When Good Hard Drives Go Bad
Picture the scene, you return to your system and casually attempt to create a new file on one of your disks. Permission Denied. What?
- Check you’re logged in as the correct user - check
- Check that the user has write permissions - check
Following this you start to get a sinking feeling, something is not right. In fact, something is very wrong but you don’t know what that is just yet. Although, the situation feels vaguely farmilar. Without recalling why you decide to check if the partition you’re attempting to write to has been mounted read only. It has, your mind races and you check /var/log/messages for the worst.
ide: failed opcode was: unknown
end_request: I/O error, dev hdd, sector 61866003
Buffer I/O error on device hdd1, logical block 30933001
hdd: dma_intr: status=0×51 { DriveReady SeekComplete Error }
hdd: dma_intr: error=0×40 { UncorrectableError }, LBAsec= 63963157, high=3, low=1460081, sector=65011733
And now you realise why this felt so familiar, its because the same thing has happened to one of your disks at the beginning of summer three years in a row. You really should have made backups by now.
I’m sorry to say that this is a true story, three different branded disks in different systems in different houses all in different conditions. The only common factor is that these disks all ran 24/7 and were used as a ‘media repository’. Having been in this situation before I would like to share my experiences of simple disk recovery under Linux.
Step One.
Unmount the faulty disk (stop reading this, do it now). Forget about reading from it, forget writing to it and whatever happens do not fsck the faulty disk. Running fsck against a disk with physical errors will only make the problem worse. I recommend that you disconnect the disk and store it somewhere safe.
Step Two.
Buy/locate/steal/borrow a replacement disk, as you’re going to need somewhere to copy your data to. You should then connect both disks, you new disk and the faulty disk to your system. If possible try to get them on separate IDE buses, I’ve had one disk fail which created IDE bus resets when reading from it. This had a negative effect on all disks on the same IDE bus (including the good disk I was copying to).

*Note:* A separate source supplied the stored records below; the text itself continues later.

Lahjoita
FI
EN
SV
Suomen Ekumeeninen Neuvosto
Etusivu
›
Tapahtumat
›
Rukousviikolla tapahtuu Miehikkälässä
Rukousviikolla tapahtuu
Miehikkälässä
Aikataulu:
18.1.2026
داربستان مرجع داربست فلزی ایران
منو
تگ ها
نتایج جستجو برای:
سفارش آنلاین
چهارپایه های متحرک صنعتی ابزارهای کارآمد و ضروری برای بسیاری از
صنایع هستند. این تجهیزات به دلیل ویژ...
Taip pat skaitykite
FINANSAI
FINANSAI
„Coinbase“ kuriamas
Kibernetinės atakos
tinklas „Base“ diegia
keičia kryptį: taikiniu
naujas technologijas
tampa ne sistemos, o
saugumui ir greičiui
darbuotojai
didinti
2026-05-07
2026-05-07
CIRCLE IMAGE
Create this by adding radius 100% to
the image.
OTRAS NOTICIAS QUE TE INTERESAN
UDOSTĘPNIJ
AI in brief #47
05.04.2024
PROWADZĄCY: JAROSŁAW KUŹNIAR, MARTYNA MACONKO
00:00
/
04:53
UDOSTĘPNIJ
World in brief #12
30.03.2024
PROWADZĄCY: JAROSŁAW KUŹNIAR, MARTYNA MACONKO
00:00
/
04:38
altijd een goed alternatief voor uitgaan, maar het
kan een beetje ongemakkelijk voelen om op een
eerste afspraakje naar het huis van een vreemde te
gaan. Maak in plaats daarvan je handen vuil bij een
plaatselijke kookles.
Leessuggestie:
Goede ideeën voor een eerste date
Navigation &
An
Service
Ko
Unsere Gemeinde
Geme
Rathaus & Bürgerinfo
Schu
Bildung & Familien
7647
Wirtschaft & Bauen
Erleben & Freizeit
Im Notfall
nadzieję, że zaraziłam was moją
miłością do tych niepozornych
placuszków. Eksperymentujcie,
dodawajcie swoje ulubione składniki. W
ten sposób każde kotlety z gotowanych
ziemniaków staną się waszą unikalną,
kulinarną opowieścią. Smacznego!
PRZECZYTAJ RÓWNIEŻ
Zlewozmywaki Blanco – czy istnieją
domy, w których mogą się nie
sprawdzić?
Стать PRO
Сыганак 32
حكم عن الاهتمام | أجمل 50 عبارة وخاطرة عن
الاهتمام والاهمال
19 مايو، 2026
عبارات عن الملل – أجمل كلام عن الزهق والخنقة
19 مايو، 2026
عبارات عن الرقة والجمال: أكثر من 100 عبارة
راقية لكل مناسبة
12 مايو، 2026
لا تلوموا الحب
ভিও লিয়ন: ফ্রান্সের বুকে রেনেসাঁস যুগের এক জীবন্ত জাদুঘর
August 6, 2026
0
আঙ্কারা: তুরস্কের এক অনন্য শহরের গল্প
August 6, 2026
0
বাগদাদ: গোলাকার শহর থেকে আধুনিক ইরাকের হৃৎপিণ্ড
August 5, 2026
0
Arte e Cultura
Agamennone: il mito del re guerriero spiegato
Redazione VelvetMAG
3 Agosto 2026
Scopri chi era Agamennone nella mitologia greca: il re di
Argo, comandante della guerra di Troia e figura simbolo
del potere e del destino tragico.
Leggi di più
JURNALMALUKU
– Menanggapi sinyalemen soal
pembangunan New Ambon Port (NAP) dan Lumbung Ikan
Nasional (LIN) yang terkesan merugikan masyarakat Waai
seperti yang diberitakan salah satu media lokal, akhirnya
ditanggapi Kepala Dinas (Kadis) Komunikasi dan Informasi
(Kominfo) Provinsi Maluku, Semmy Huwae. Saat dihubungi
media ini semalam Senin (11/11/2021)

Format your new disk and check that its working, do not store anything important on it just yet as it will be overwritten.
It should also be noted that if you have a disk or array which is already in-use but has enough free space available, then you can write an image of your damaged disk to this space. The disk image can then be fscked and mounted via a loop back mount. The exact details of this method are not covered here but it should be easy to adjust the methods described here.
Step 3.
Install GNU DD Rescue onto your system ( http://www.gnu.org/software/ddrescue/ddrescue.html ) the package name under Debian / ‘bunty (Ubuntu) is gddrescue. This is possibly one of the most useful data recovery tools I’ve used. It is dd designed with data recovery in mind, it will allow you to read directly from the disk ignoring any errors which may exist in the file system. The website lists its most important features but most importantly to us its very easy to use and fully automatic. Once you’ve read the manual page for dd rescue its time to start on recovering your data.
Step 4.
Make sure that both your old faulty disk and your new disk are unmounted, once that is done invoke dd rescue.
# ddrescue /dev/hdd1 /dev/hdc1 /logfile
In this example, /dev/hdd1 is my old faulty disk (the source) and /dev/hdc1 is my new disk (the target) the /logfile will create a log file which dd rescue can use to resume its recovery should you need to stop it for any reason. This will take some time so sit back and wait, the output from dd rescue is very clear. It will keep you informed as to how much data it has copied, how much is unreadable and how many errors have occoured.
For my most recent disk failure on a 250 Gigabyte drive ddrescue was able to read all but ~2 Megabytes of data. Which is really quite fantastic when you consider that with the faulty disk mounted read only I was unable to copy any files without producing hundreds of errors.
Step 5.
The moment of truth, dd rescue has read all it can read and now its time to fsck the new disk.
# fsck -C /dev/hdc1
This will run fsck with a handy progress bar, If you’re very lucky fsck will complete without complaining and you have successfully rescued all of your data. If you’re not so lucky (as I have been this time) you may have suffered some fairly nasty file system corruption, fsck will go through asking you if you would like to fix the errors. You should make a note of which files have gone and let fsck do its thing, there may be better ways to handle this, if there are I would love to hear them. If you have only suffered damage to the file system structure and your actual data files are okay then you will end up with a load of files in the lost+found directory. Simply put these are files which exist on disk but no longer have a file name (and other things) associated with them, so fsck will move them into the lost+found directory.
Step 6.
Thats it really, you should have most or all of your data back, unless you’ve been really unlucky. Now is the time to create a backup plan, do it now while the fear is still in you. Otherwise six months down the line you’ll be thinking to yourself, “nahh disk failure wont happen to me (again)”.
It should be noted that there are variations on this method, if anyone knows of any better ways to handle a failed disk please let me know, I’d love to know if there are any steps or tools I’ve missed out upon.